All Concessional Contributions are made to the Transaction Bank Account
All Concessional Contributions made by each Member of the SMSF must be deposited into the Transaction Bank Account established for your SMSF. There is only one Transaction Bank Account established for your SMSF and all Members must deposit Contributions into the same Transaction Bank Account. It is unnecessary and administratively inefficient to have a separate Transaction Bank Account for each Member.
How ESUPERFUND tracks Concessional Contributions
Each Contribution and Contribution Type must be allocated to a specific Member as part of the annual compliance process. This is a legal requirement. Typically the Member making the Contribution and the Contribution Type will be detailed on the Bank Statement. To the extent that the narration on the Bank Statement is insufficient, you will be asked to confirm on whose behalf the contributions have been made and the Contribution Type using an annual checklist we send to all SMSF clients each year in July. You do not need to send us confirmation at the time each Concessional Contribution is made. This information is only required annually and we will guide you through the process and prompt you when information is required from you. For more visit our Q&A section here.

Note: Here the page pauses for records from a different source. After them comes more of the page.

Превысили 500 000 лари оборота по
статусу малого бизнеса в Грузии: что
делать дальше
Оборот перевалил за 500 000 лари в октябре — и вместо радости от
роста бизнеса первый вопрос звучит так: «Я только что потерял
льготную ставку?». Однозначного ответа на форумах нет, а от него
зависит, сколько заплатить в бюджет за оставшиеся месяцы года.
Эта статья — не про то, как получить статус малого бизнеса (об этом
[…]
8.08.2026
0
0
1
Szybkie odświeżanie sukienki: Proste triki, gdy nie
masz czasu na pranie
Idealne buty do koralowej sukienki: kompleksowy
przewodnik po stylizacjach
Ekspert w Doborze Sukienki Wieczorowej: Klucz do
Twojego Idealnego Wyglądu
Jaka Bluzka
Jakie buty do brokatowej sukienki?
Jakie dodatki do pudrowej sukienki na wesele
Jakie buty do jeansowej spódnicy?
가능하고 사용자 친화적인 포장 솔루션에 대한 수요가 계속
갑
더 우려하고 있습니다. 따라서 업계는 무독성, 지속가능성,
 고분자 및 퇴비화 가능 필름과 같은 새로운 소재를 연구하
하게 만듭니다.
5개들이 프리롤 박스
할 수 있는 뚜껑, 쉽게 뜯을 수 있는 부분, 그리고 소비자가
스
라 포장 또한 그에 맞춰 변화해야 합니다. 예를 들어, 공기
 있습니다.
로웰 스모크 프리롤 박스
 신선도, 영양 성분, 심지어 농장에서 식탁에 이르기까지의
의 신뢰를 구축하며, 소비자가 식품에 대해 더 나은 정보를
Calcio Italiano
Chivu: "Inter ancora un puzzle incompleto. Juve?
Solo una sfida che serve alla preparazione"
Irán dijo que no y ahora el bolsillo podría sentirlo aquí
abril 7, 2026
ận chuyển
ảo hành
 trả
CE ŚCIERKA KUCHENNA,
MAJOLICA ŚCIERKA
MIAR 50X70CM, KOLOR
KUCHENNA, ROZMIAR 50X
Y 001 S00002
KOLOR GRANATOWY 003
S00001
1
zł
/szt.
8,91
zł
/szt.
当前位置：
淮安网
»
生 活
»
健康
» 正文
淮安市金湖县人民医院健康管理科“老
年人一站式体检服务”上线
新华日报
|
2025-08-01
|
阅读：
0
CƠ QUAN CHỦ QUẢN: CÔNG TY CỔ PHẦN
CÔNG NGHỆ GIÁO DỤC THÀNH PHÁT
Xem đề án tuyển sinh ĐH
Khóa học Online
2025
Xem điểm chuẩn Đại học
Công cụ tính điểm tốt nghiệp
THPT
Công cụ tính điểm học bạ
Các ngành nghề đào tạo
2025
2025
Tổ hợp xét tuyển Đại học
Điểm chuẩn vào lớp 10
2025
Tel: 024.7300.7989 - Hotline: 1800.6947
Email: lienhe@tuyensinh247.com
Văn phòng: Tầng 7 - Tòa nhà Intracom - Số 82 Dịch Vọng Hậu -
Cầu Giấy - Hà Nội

Excess Concessional Contributions
If you exceed your Concessional Contribution Limit, the Excess Contributions over the Concessional Contribution Limit will be taxed at your actual marginal tax rate, plus an interest charge calculated by the ATO (as would happen for income tax paid late to the ATO), rather than the top marginal tax rate.
If you're already on the top marginal tax rate, you only need to pay the interest charge.
To avoid the above disastrous situation, it is vital that you keep track of all your Concessional Contributions, noting that Contributions are regarded as being paid at the time they are received by the fund.
Catch up concessional Contributions
From 1 July 2018, you will be able to make 'carry-forward' concessional super contributions if you have a total superannuation balance of less than $500,000 at 30 June of the previous Financial Year and you meet the work test.
If you are eligible, you will be able to access your unused concessional contributions cap space on a rolling basis for five years.
Amounts carried forward that have not been used after five years will expire.
Only unused amounts accrued from 1 July 2018 can be carried forward.
This means the first year in which you can access unused concessional contributions is the 2019-20 financial year.
This increased flexibility will make it easier for people with varying capacity to save and for those with interrupted work patterns, to save for retirement and benefit from the tax concessions to the same extent as those with regular income.